TASK INSTRUCTIONS: In the entries that follow, the lines from the one with "μοντέλων οδηγεί σε" through the one with "πλαίσιο που υποστηρίζει" are the ones to write out, exactly and with both ends included. Nothing else should appear.

[Data records]
- - - - -
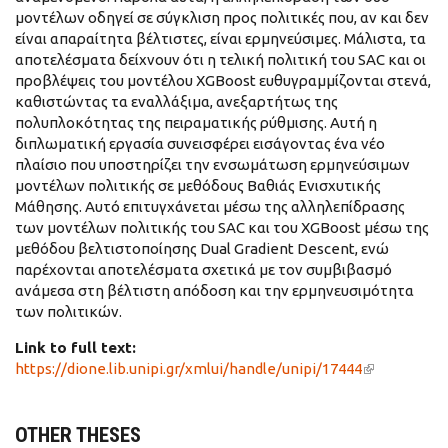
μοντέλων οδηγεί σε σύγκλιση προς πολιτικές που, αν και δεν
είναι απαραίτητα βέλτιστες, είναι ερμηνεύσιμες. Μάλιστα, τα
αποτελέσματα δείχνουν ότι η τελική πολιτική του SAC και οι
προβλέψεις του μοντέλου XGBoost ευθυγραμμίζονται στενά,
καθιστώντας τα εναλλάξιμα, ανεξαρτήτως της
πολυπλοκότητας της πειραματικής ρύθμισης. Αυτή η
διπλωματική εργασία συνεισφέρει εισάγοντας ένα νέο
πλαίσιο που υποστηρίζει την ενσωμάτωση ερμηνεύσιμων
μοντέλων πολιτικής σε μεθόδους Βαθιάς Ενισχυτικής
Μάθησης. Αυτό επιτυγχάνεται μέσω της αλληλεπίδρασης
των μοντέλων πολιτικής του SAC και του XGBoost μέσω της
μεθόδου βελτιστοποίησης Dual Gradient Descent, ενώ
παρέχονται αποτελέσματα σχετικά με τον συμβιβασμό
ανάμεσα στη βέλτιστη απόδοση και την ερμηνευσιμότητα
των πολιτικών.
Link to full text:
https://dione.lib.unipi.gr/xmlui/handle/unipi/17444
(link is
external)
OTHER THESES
- - - - -
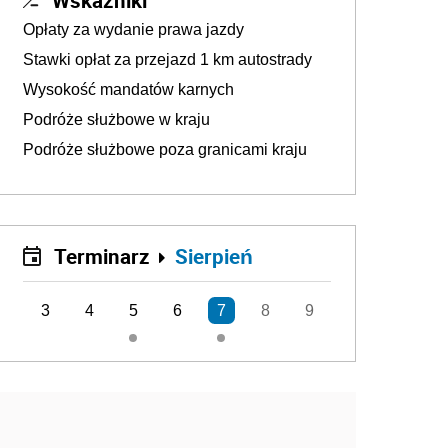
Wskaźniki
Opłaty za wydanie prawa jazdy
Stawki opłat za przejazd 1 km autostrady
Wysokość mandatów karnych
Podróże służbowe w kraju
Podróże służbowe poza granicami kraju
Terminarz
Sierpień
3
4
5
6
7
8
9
- - - - -
PROBLEM SOLUTION:
μοντέλων οδηγεί σε σύγκλιση προς πολιτικές που, αν και δεν
είναι απαραίτητα βέλτιστες, είναι ερμηνεύσιμες. Μάλιστα, τα
αποτελέσματα δείχνουν ότι η τελική πολιτική του SAC και οι
προβλέψεις του μοντέλου XGBoost ευθυγραμμίζονται στενά,
καθιστώντας τα εναλλάξιμα, ανεξαρτήτως της
πολυπλοκότητας της πειραματικής ρύθμισης. Αυτή η
διπλωματική εργασία συνεισφέρει εισάγοντας ένα νέο
πλαίσιο που υποστηρίζει την ενσωμάτωση ερμηνεύσιμων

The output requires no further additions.